“Uncanny sort of man your uncle!”

Bayre started and looked round. It was Repton who was speaking; he had come up and joined his friends while Bayre was busy with the man in the boat.

“Who says it’s my uncle at all?” said Bayre, sharply.

“Why, you do. You addressed him by that affectionate appellation, though I admit he was not responsive to the appeal.”

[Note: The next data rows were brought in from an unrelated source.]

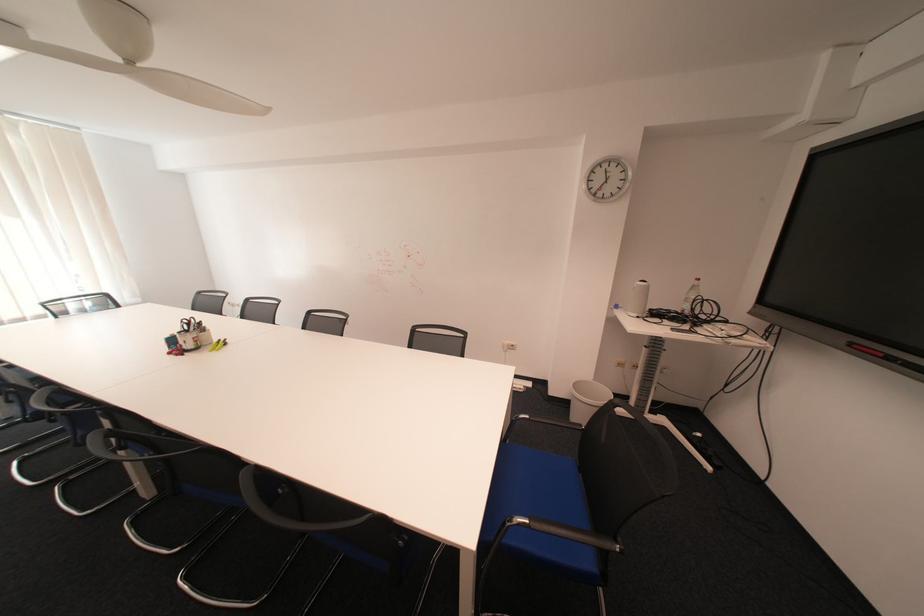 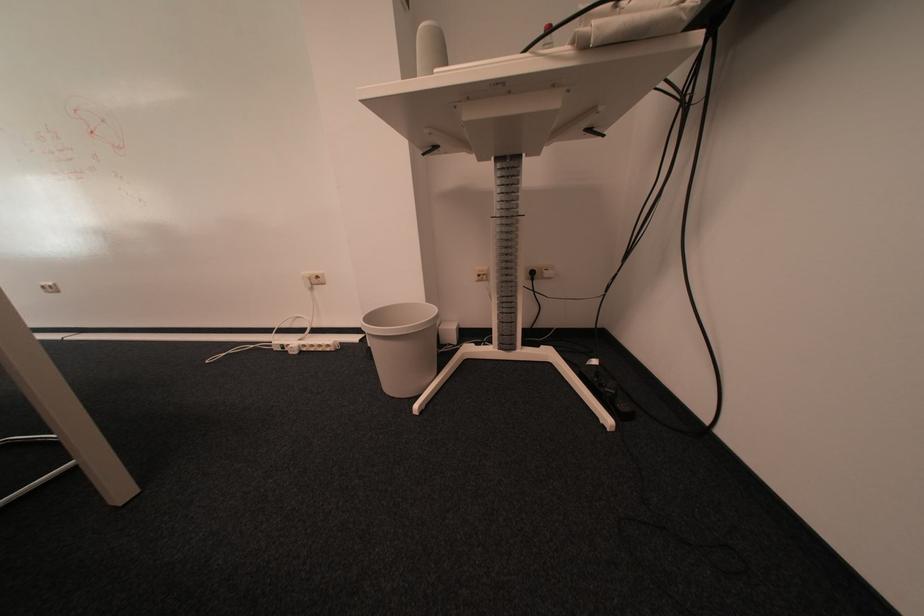 From the picture: In a continuous first-person perspective shot, in which direction is the camera moving?

The movement direction of the cameraman is right, forward. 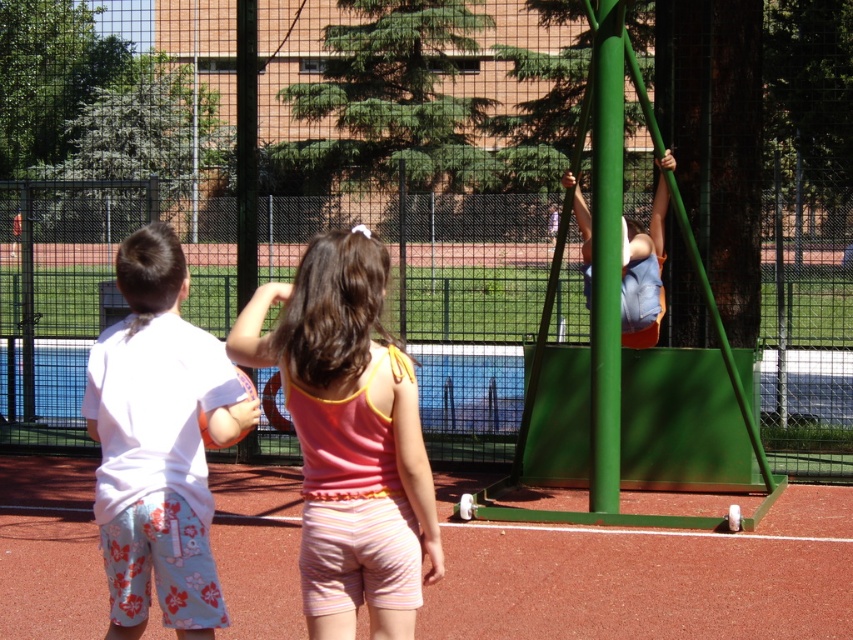 Question: Does pink fabric shorts at center appear over pink fabric tank top at center?

Choices:
 (A) no
 (B) yes

Answer: (A)

Question: Estimate the real-world distances between objects in this image. Which object is closer to the white cotton shirt at left?

Choices:
 (A) pink fabric tank top at center
 (B) light blue denim shorts at upper right
 (C) green matte pole at center
 (D) pink fabric shorts at center

Answer: (A)

Question: Considering the real-world distances, which object is closest to the light blue denim shorts at upper right?

Choices:
 (A) green matte pole at center
 (B) pink fabric shorts at center
 (C) pink fabric tank top at center

Answer: (A)

Question: Where is green matte pole at center located in relation to light blue denim shorts at upper right in the image?

Choices:
 (A) below
 (B) above

Answer: (A)

Question: Is pink fabric shorts at center to the right of green matte pole at center from the viewer's perspective?

Choices:
 (A) no
 (B) yes

Answer: (A)

Question: Which point is closer to the camera taking this photo?

Choices:
 (A) (248, 336)
 (B) (195, 348)
 (C) (247, 513)

Answer: (B) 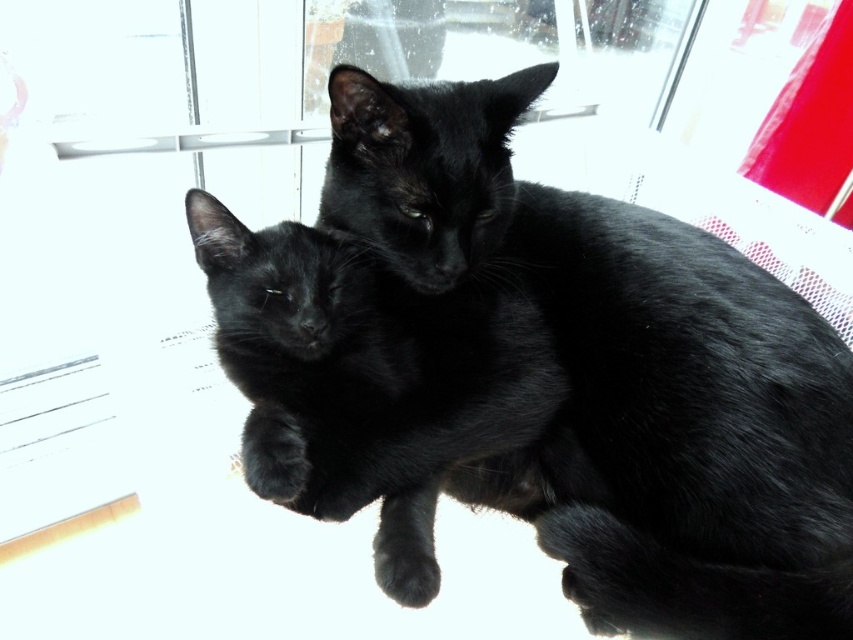 You are trying to locate two specific points in the image. The first point is at coordinate point (676, 252) and the second is at point (252, 458). From the observer perspective, which point is closer to the front?

Point (252, 458) is closer to the front because point (676, 252) is behind it.

You are a photographer trying to capture the black fur cat at center and the black fur paw at lower left in a single shot. Which one will appear closer to the camera in the photo?

The black fur cat at center will appear closer to the camera in the photo because it is in front of the black fur paw at lower left. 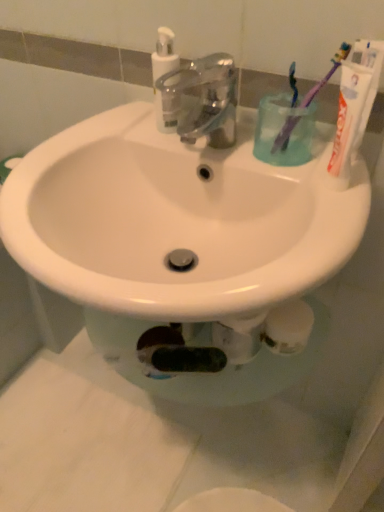 You are a GUI agent. You are given a task and a screenshot of the screen. Output one action in this format:
    pyautogui.click(x=<x>, y=<y>)
    Task: Click on the unoccupied area in front of purple plastic toothbrush at upper right, placed as the 2th toothbrush when sorted from right to left
    
    Given the screenshot: What is the action you would take?
    pyautogui.click(x=319, y=196)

Bayre stood up, angry and mortified.

“I made a mistake, of course,” said he. “Being full of this unknown uncle, I was quite ready to take for him the first man who seemed to answer to the description given of him.”

“Then why, if he wasn’t your uncle,” persisted Repton, inquisitively, “did he seem so much put out by your speaking to him? In fact, he seemed more than put out, he looked horror-struck.”

“He took me for a lunatic, I suppose,” said Bayre, uneasily.

“I don’t see why he should. After all, even if you had been a lunatic he could scarcely be afraid of you while he was in the boat and you on the pier!”

“Of course not,” put in Southerley, who had been watching and listening very attentively. “The old man’s Bayre’s uncle sure enough. Why, there’s no mistaking the likeness between them, for one thing. He’s got your long, straight, sharp chin, Bayre, and there’s something indefinable besides, which I take for a family likeness. No, the fact’s plain; he’s your uncle, but he’s in no hurry to acknowledge the relationship.”